RandomUnderSampler¶
Random under-sampling.
This is a wrapper for classifiers. It will train the provided classifier by under-sampling the stream of given observations so that the class distribution seen by the classifier follows a given desired distribution. The implementation is a discrete version of rejection sampling.
See Working with imbalanced data for example usage.
Parameters¶
-
classifier
Type → base.Classifier
-
desired_dist
Type → dict
The desired class distribution. The keys are the classes whilst the values are the desired class percentages. The values must sum up to 1.
-
seed
Type → int | None
Default →
None
Random seed for reproducibility.
Examples¶
from river import datasets
from river import evaluate
from river import imblearn
from river import linear_model
from river import metrics
from river import preprocessing
model = imblearn.RandomUnderSampler(
(
preprocessing.StandardScaler() |
linear_model.LogisticRegression()
),
desired_dist={False: 0.4, True: 0.6},
seed=42
)
dataset = datasets.CreditCard().take(3000)
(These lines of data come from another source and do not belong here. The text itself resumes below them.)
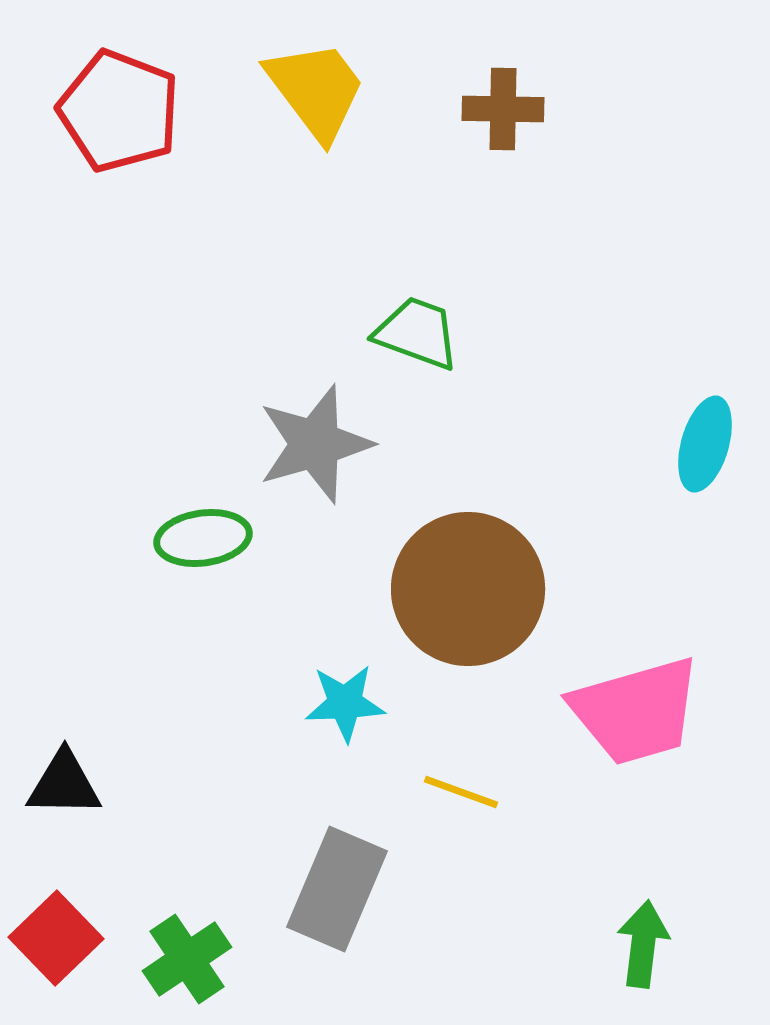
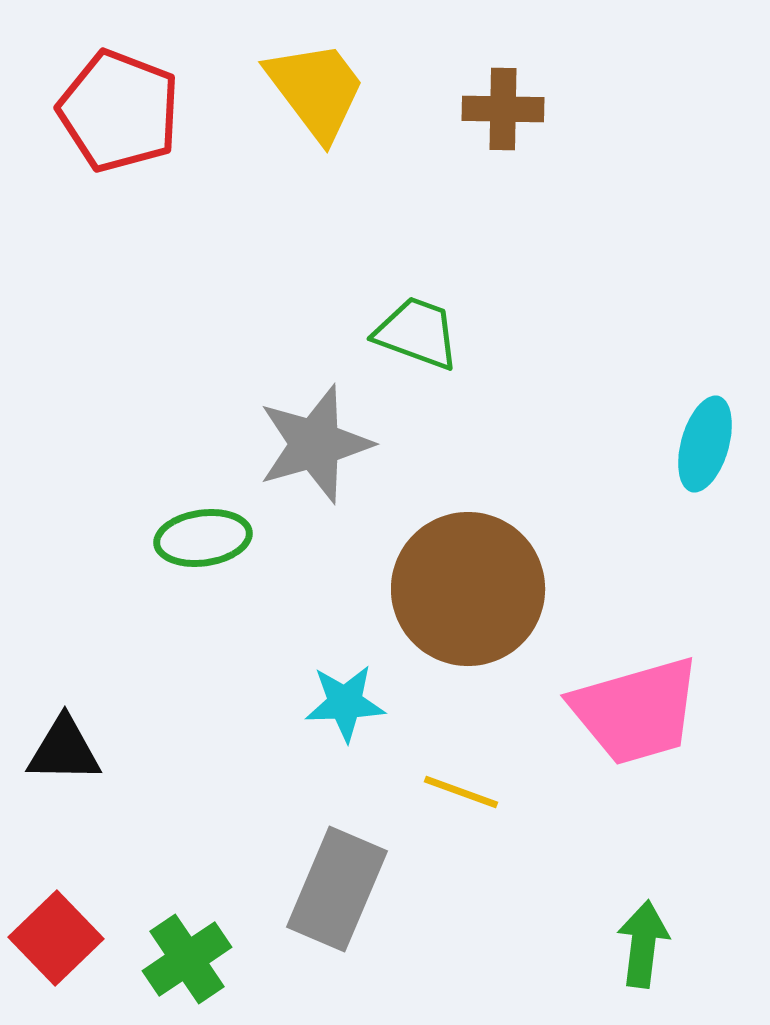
black triangle: moved 34 px up
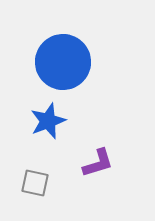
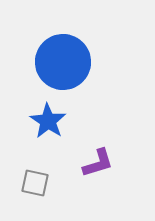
blue star: rotated 18 degrees counterclockwise
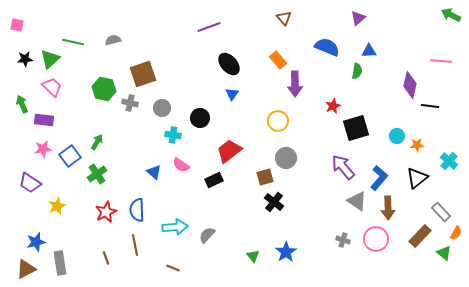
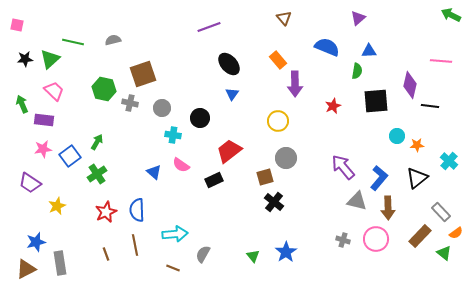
pink trapezoid at (52, 87): moved 2 px right, 4 px down
black square at (356, 128): moved 20 px right, 27 px up; rotated 12 degrees clockwise
gray triangle at (357, 201): rotated 20 degrees counterclockwise
cyan arrow at (175, 227): moved 7 px down
orange semicircle at (456, 233): rotated 24 degrees clockwise
gray semicircle at (207, 235): moved 4 px left, 19 px down; rotated 12 degrees counterclockwise
brown line at (106, 258): moved 4 px up
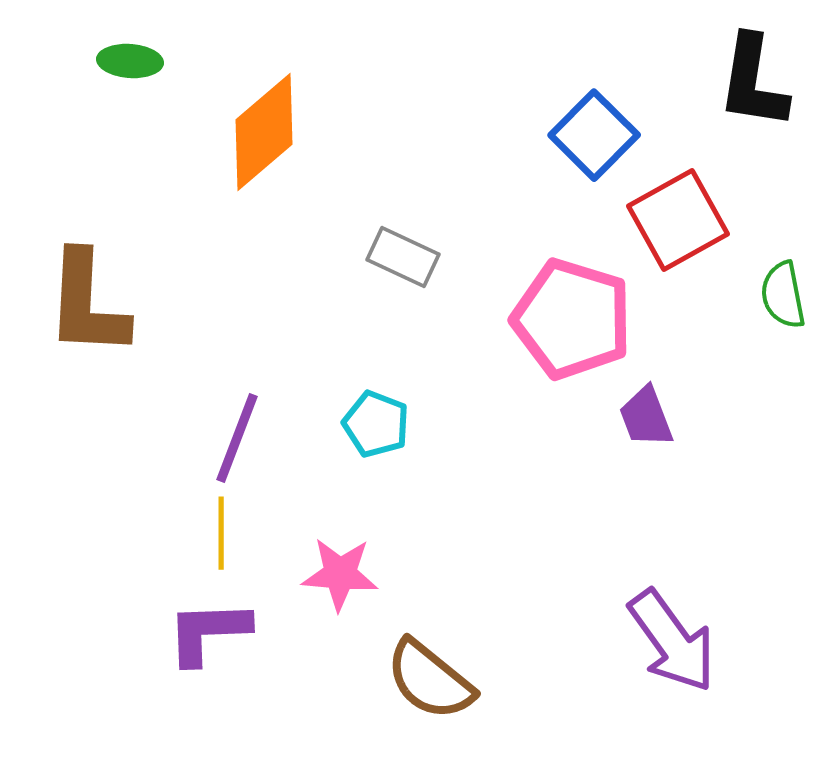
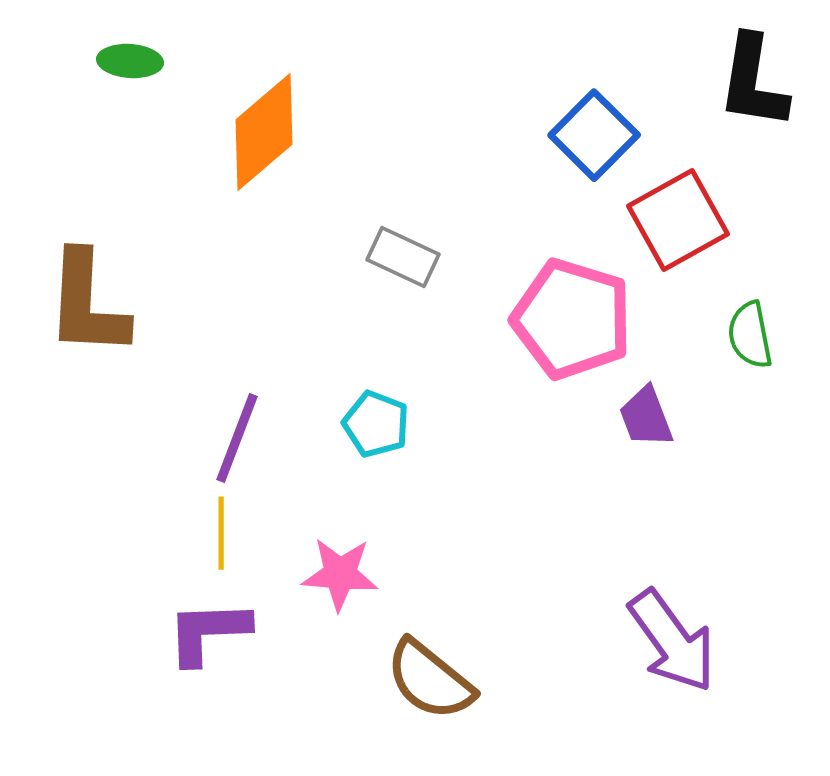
green semicircle: moved 33 px left, 40 px down
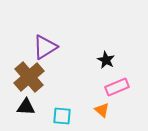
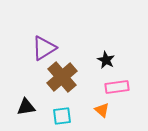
purple triangle: moved 1 px left, 1 px down
brown cross: moved 33 px right
pink rectangle: rotated 15 degrees clockwise
black triangle: rotated 12 degrees counterclockwise
cyan square: rotated 12 degrees counterclockwise
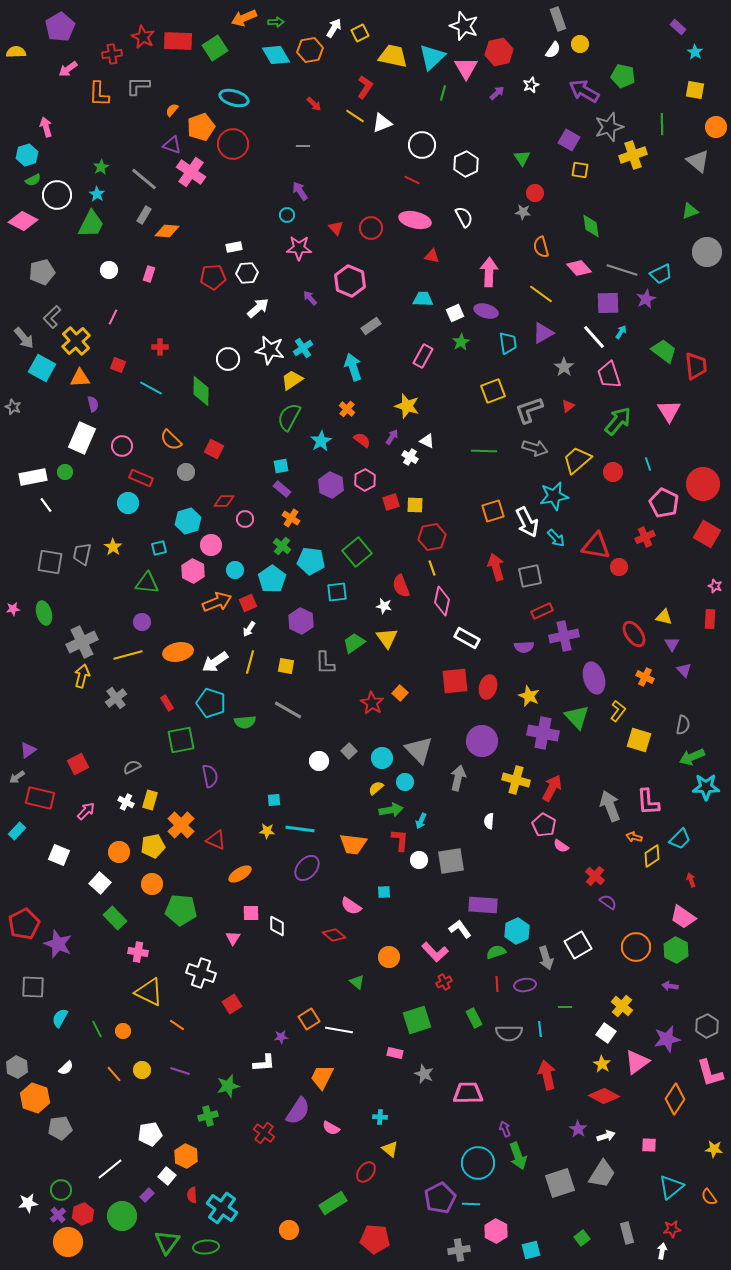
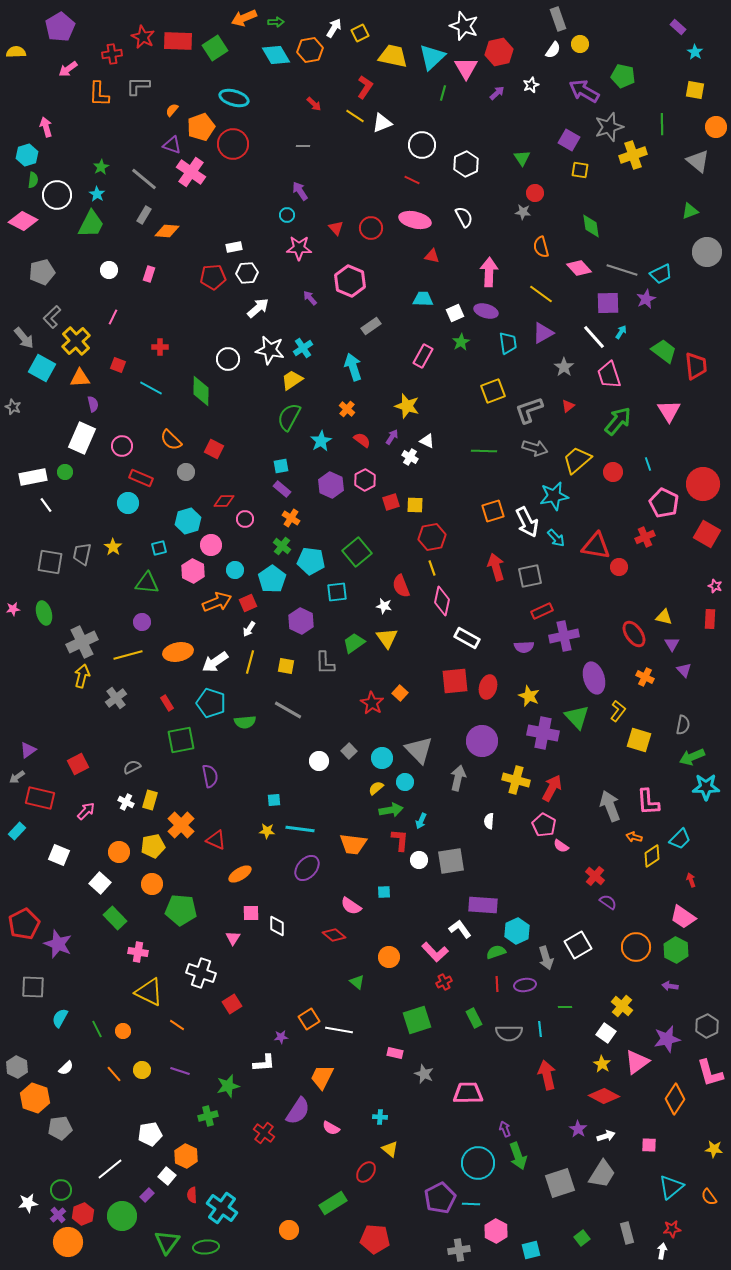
green semicircle at (33, 180): rotated 56 degrees counterclockwise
metric = metrics.LogLoss()
evaluate.progressive_val_score(dataset, model, metric)
LogLoss: 0.0336...
Methods¶
learn_one
Update the model with a set of features x
and a label y
.
Parameters
- x — 'dict'
- y — 'base.typing.ClfTarget'
- kwargs
Returns
Classifier: self
predict_one
Predict the label of a set of features x
.
Parameters
- x
- kwargs
Returns
The predicted label.
predict_proba_one
Predict the probability of each label for a dictionary of features x
.
Parameters
- x
- kwargs
Returns
A dictionary that associates a probability which each label.